TASK INSTRUCTIONS>
For the records below, give the number of lines in which "Denken" appears, and add nothing else.

(Extracted page text data)

++++++

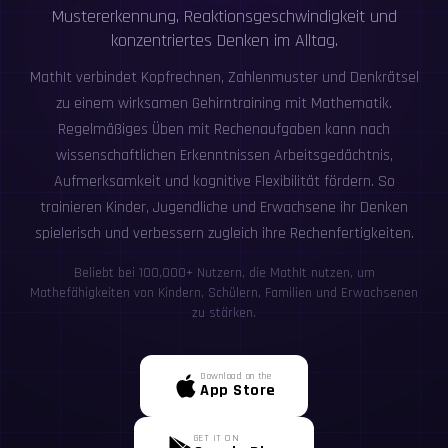
Mustererkennung, Reaktionsgeschwindigkeit und
konzentriertes Denken im Alltag.
MathIt verbindet Kopfrechnen, Zahlenmuster und Denkrätsel
zu einem wirksamen Gehirntraining mit Mathematik.
Regelmäßiges Üben mit Rechenaufgaben kann nach
wissenschaftlichen Erkenntnissen Arbeitsgedächtnis,
Aufmerksamkeit und kognitive Flexibilität fördern. So
trainieren Kinder, Jugendliche und Erwachsene ihr Denken
spielerisch und verbessern zugleich ihre Rechenfertigkeiten.
Beliebt bei 100,000+ Nutzern, die MathIt nutzen, um
Mathefähigkeiten von Kindern, Schülern, Familien und Erwachsenen
zu stärken.
Download on the
App Store
GET IT ON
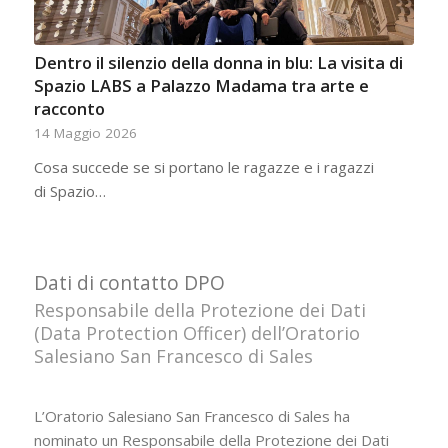
Dentro il silenzio della donna in blu: La visita di
Spazio LABS a Palazzo Madama tra arte e
racconto
14 Maggio 2026
Cosa succede se si portano le ragazze e i ragazzi
di Spazio…
Dati di contatto DPO
Responsabile della Protezione dei Dati
(Data Protection Officer) dell’Oratorio
Salesiano San Francesco di Sales
L’Oratorio Salesiano San Francesco di Sales ha
nominato un Responsabile della Protezione dei Dati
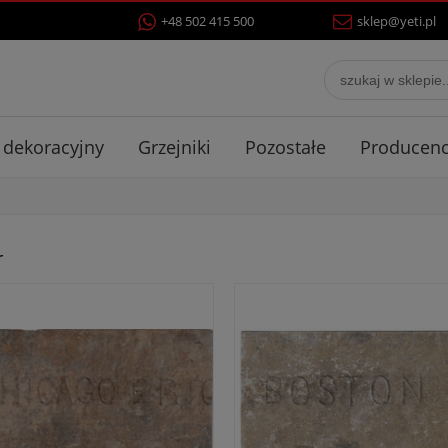
+48 502 415 500
sklep@yeti.pl
 dekoracyjny
Grzejniki
Pozostałe
Producenc
r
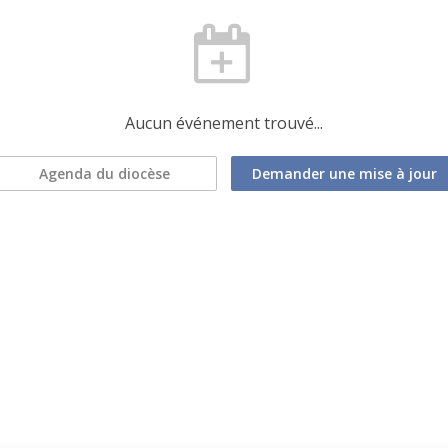
Aucun événement trouvé...
Agenda du diocèse
Demander une mise à jour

++++++

EXERCISE RESPONSE>
2